The U.S. Bankruptcy Court for the Southern District of New York applied the dominion and control test and determined that the law firm acted as a mere conduit of the transferred funds, as the business dealings giving rise to the settled lawsuit were strictly between the plaintiff and debtor. Jericho, 33 B.R. at 337. "That such amount was funneled through the escrow account does not make [the plaintiff's] lawyer an initial transferee." Id. The court further explained that the policy behind §550 was to avoid a transferees' ability to "hide" avoidable transfers by transferring them around to different entities to avoid their recovery. Id. Interestingly enough, the court further stated that "even if the [law] firm were deemed an initial transferee, the circumstances of this case, as stated above, would permit this court to exercise its equitable discretion and prevent the trustee from recovering a preference from the [law] firm." Id.

This decision by the Southern District of New York must be tempered with the rationale of the District Court for the Eastern District of Tennessee, which found that another law firm in a similar situation was an initial transferee due to its "bad faith." In re Southern Industrial Banking Corp., 126 B.R. 294 (E.D. Tenn. 1991). Specifically, the court held that the law firm did not accept the funds in good faith and held the law firm liable as an initial transferee. Id. at 300-01. Southern Industrial was decided prior to Baker & Getty Financial Services, and therefore its holding is now questionable.

Further, the reasoning of Southern Industrial is inapposite of Jericho, as it applied the safe-harbor provisions of §550(b).

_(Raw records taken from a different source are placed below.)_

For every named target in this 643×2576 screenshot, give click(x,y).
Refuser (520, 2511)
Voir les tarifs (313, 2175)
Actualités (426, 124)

Jericho, on the other hand, did not examine the issue of good or bad faith, as §550(a) does not include a good-faith requirement. In fact, while §550(b) has a good-faith factor, §550(b) is meant to protect those transferees who receive a transfer for value in good faith and without knowledge of the avoidability of the transfer. This is a different determination from the dominion and control test, as the dominion and control test examines whether or not a defendant is an initial transferee in the first place.

Thus, Jericho did not examine good or bad faith, and correctly focused on whether the alleged initial transferee obtained dominion and control over the property transferred or was a mere conduit for the settlement transaction. Indeed, good faith is inconsequential, as the law firm was never a transferee as that term is used in §550. Jericho, 33 B.R. at 337.

Conclusion

Based on the dominion and control test, a bankruptcy professional, or other intermediary, should not be considered an "initial transferee" under §550(a) when it receives and holds funds in trust for another party. Otherwise, any bank, trust, escrow agent or other such entity could be held liable for receiving a transfer that it received only for a third party. And if that were the law, no party would agree to participate in such an arrangement, as every such arrangement would carry potential exposure under chapter 5 of the Bankruptcy Code. Stated otherwise, courts should not take "transferee" for all it could be worth rather than for what a sensible policy implies it is worth. See Bonded, 838 F.2d at 895.